Below is language from the
bill set to be passed tonight (yes, it's certain to pass) to resolve the government shutdown-debt ceiling crisis:
Of the amounts made available by section 101 for ‘‘Social Security Administration, Limitation on Expenses’’ for the cost associated with continuing disability reviews under titles II and XVI of the Social Security Act and for the cost associated with conducting redeterminations of eligibility under title XVI of the Social Security Act, $273,000,000 is provided to meet the terms of section 251(b)(2)(B)(ii)(III) of the Balanced Budget and Emergency Deficit Control Act of 1985, as amended, and $469,639,000 is additional new budget authority specified for purposes of section 251(b)(2)(B) of such Act.
So what does this mean? I won't pretend to know but I like the sound of "additional new budget authority." However, interpreting this is difficult. Generally, an "authorization" doesn't actually give an agency money. It just allows a later "appropriation" which actually gives the agency the money. Social Security, however, is a special case. Social Security technically never receives an appropriation since the money comes out of the trust funds.

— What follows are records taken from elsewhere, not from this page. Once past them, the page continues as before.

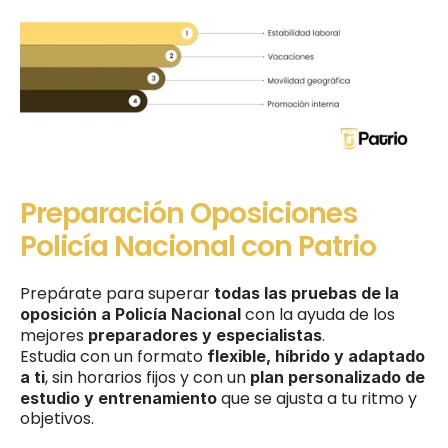
Preparación Oposiciones 
Policía Nacional con Patrio
Prepárate para superar 
todas las pruebas de la 
 con la ayuda de los 
oposición a Policía Nacional
mejores 
.
preparadores y especialistas
Estudia con un formato 
flexible, híbrido y adaptado 
, sin horarios fijos y con un 
a ti
plan personalizado de 
 que se ajusta a tu ritmo y 
estudio y entrenamiento
objetivos.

Social Security has a "limitation on administrative expenditures" -- the LAE. I don't know what the language means but I just can't see a point in giving Social Security a meaningless "authorization" in this bill.
By the way, I had speculated earlier that the media reports that this bill would include a new income verification requirement for insurance premium subsidies under the Affordable Care Act (ACA or Obamacare, if you insist) might mean a role for Social Security in administering the ACA. A stringent income verification requirement might require Social Security's resources but Social Security won't have a role since the income verification requirement in the bill to be passed tonight is essentially meaningless. The Department of Health and Human Services (DHHS) plans to use commercial databases for income verification. That doesn't sound too workable to me. We've seen the problems with Social Security's Death Master File, for instance, which is about as accurate as a big database can be, but which still contains enough errors to cause serious problems for those wrongly declared dead. However, for better or worse, the income verification process under the ACA is DHHS' baby. Social Security isn't involved, at least not so far.
Update: The bill has now passed the House and will shortly be signed by the President.